• Cheshire3: A focus on high performance, network of workstations style operations. A scalable, extensible platform for information retrieval research. Scalable performance allows us to explore more resource intensive IR techniques.
  • JavaSpaces - high level coordination mechanism for distributed systems. Provides a light weight publish/subscribe distributed programming model
    • "messages" in a java space should be small. Use direct, point-to-point mechanisms for bulk data transfers.
    • Cheshire will have low volume transactions.
    • distributed transactions, leasing, events come for "free"
  • Use JaveSpaces to govern distributed transactions
    • search
    • display
    • update
  • A single operational model for Cheshire that encompasses single node installations, uniformly administered clusters, as well as independently administered federations.
    • every operation is a distributed operation
    • an operation is applied over a set of collections
    • collections
      • single node or cluster: can be partitions of other collections
      • federation: can be partitions or subsets of other collections. In other words, collections in a loosely coupled federation may have overlapping records.
      • Virtual Collection: the external interface (or view) to collections. A VC may present only part of the underlying real collection in its interface. A VC may grow or shrink dynamically within the bounds of the real collection. A search only needs to be done over documents in VC, not all documents in the collection. This gives us a way to logically partition a collection across a number of machines for performance increase, but with built in redundancy in the case of node failures. When a node failures, its VC is simply distributed (logically) to other nodes in the cluster.
      • Cheshire servers can be organized into server groups. A server group can be thought of as an administrative unit.
  • Designing for parallelism and scalability
    • One I/O worker per disk (conceptually). The philosophy here is that we don't want the OS to attempt more parallelism in software than actually exists in hardware. If Berkeley DB is intelligent about concurrent accesses to disk, we already have this effect and don't need to do anything special here.
    • One data worker for each data resource. Here, a data resource should not straddle multiple disks. The philosophy is that there is an optimal way to concurrently access each resource. And the data worker is responsible for scheduling this access.
    • One compute worker for each CPU (conceptually). The OS can be thought to be exactly this kind of worker. The OS knows about its CPU resources and schedules them accordingly.
    • One task worker for each task. A task may be protocol translation, search, display, update, etc.

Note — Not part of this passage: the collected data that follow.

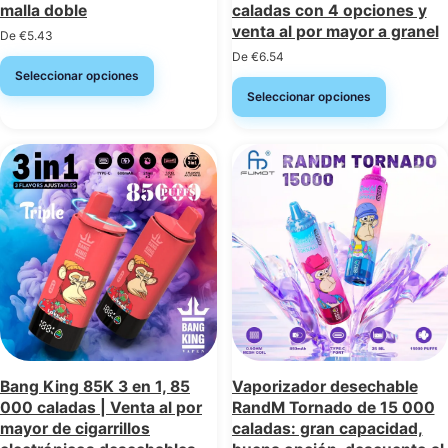
malla doble
caladas con 4 opciones y
venta al por mayor a granel
De
€
5.43
De
€
6.54
Seleccionar opciones
Seleccionar opciones
Bang King 85K 3 en 1, 85
Vaporizador desechable
000 caladas | Venta al por
RandM Tornado de 15 000
mayor de cigarrillos
caladas: gran capacidad,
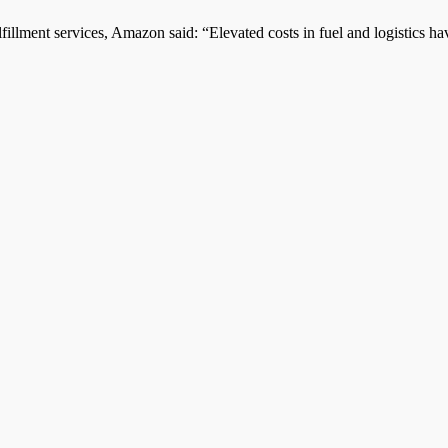
illment services, Amazon said: “Elevated costs in fuel and logistics hav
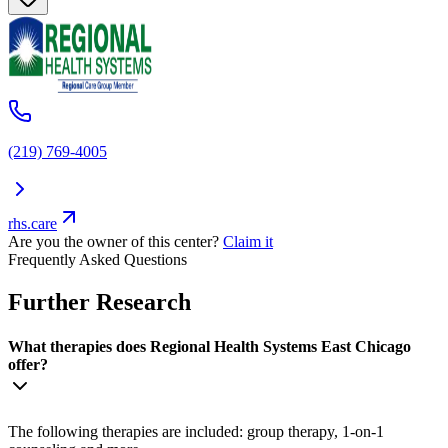
(219) 769-4005
rhs.care
Are you the owner of this center?
Claim it
Frequently Asked Questions
Further Research
What therapies does Regional Health Systems East Chicago
offer?
The following therapies are included: group therapy, 1-on-1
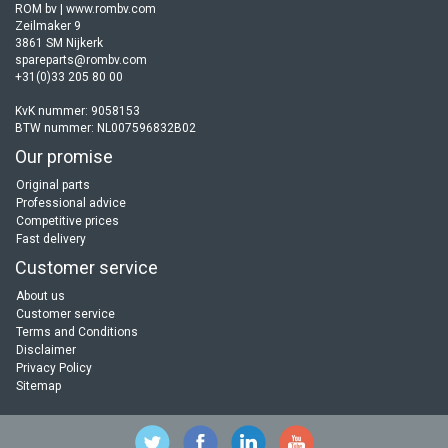
ROM bv | www.rombv.com
Zeilmaker 9
3861 SM Nijkerk
spareparts@rombv.com
+31(0)33 205 80 00
KvK nummer: 9058153
BTW nummer: NL007596832B02
Our promise
Original parts
Professional advice
Competitive prices
Fast delivery
Customer service
About us
Customer service
Terms and Conditions
Disclaimer
Privacy Policy
Sitemap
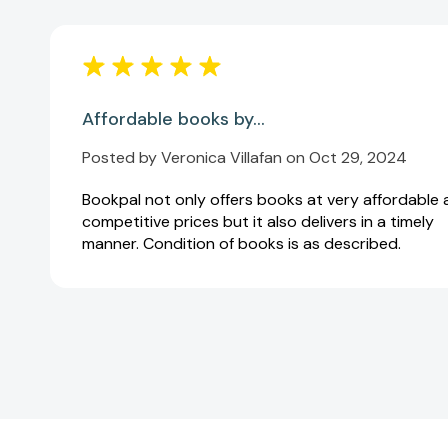
Affordable books by...
Posted by Veronica Villafan on Oct 29, 2024
Bookpal not only offers books at very affordable
competitive prices but it also delivers in a timely
manner. Condition of books is as described.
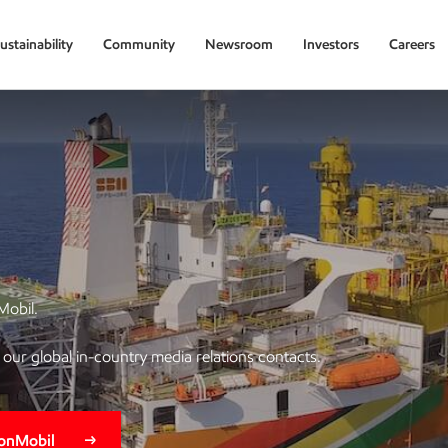
ustainability
Community
Newsroom
Investors
Careers
Mobil.
of our global in-country media relations contacts.
xonMobil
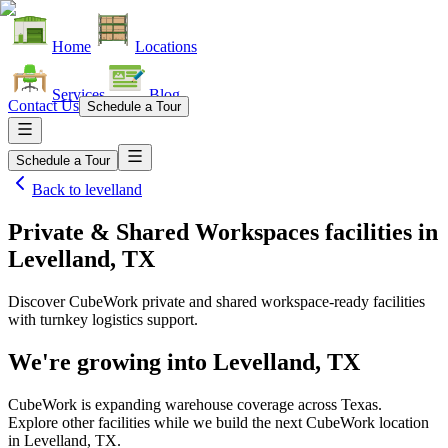
Home
Locations
Services
Blog
Contact Us
Schedule a Tour
Schedule a Tour
Back to
levelland
Private & Shared Workspaces facilities
in
Levelland, TX
Discover CubeWork private and shared workspace-ready facilities
with turnkey logistics support.
We're growing into
Levelland, TX
CubeWork is expanding warehouse coverage across
Texas
.
Explore other facilities while we build the next CubeWork location
in
Levelland, TX
.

    • A distinction should be made between task and data workers in the same address space and those in difference address spaces. In general, data intensive tranfers should happen only between data and task workers in the same address space. Task workers have direct read access to data. Writes are handled by background data workers.
    • use Profiling tools for performance tuning
  • Building an open system
    • Loosely coupled object architecture
    • distinguish between structural and behavioral patterns in an object architecture
    • superclasses captures the core contract, while interfaces capture ancillary contracts.
    • objects can be created on demand. If this is done (could be an attractive option for Document objects), it should be hidden from clients.
    • object composition (black box reuse) is more reusable than class inheritance (white box reuse)
    • Reduce the proliferation of types with "unsupported operation" exceptions. That is, define broad, general types and leave it to implementation to support or refuse operations.
    • Override uncaughtException in root threadgroup for error handling. All threads should be decendents of root group.
    • Follow these code conventions where practical.
    • Packages contain functionally related classes and do not necessarily reflect on structural patterns. For example, although index and retrieval objects are aggregated under (managed by) document objects, the index and retrieval packages are not subpackages of the document package. Using packages to document structural patterns is both unnecessary and insufficient. They are, however, a useful way to define behavioral groups; the document package deals with documents, index package deals with indexing, etc.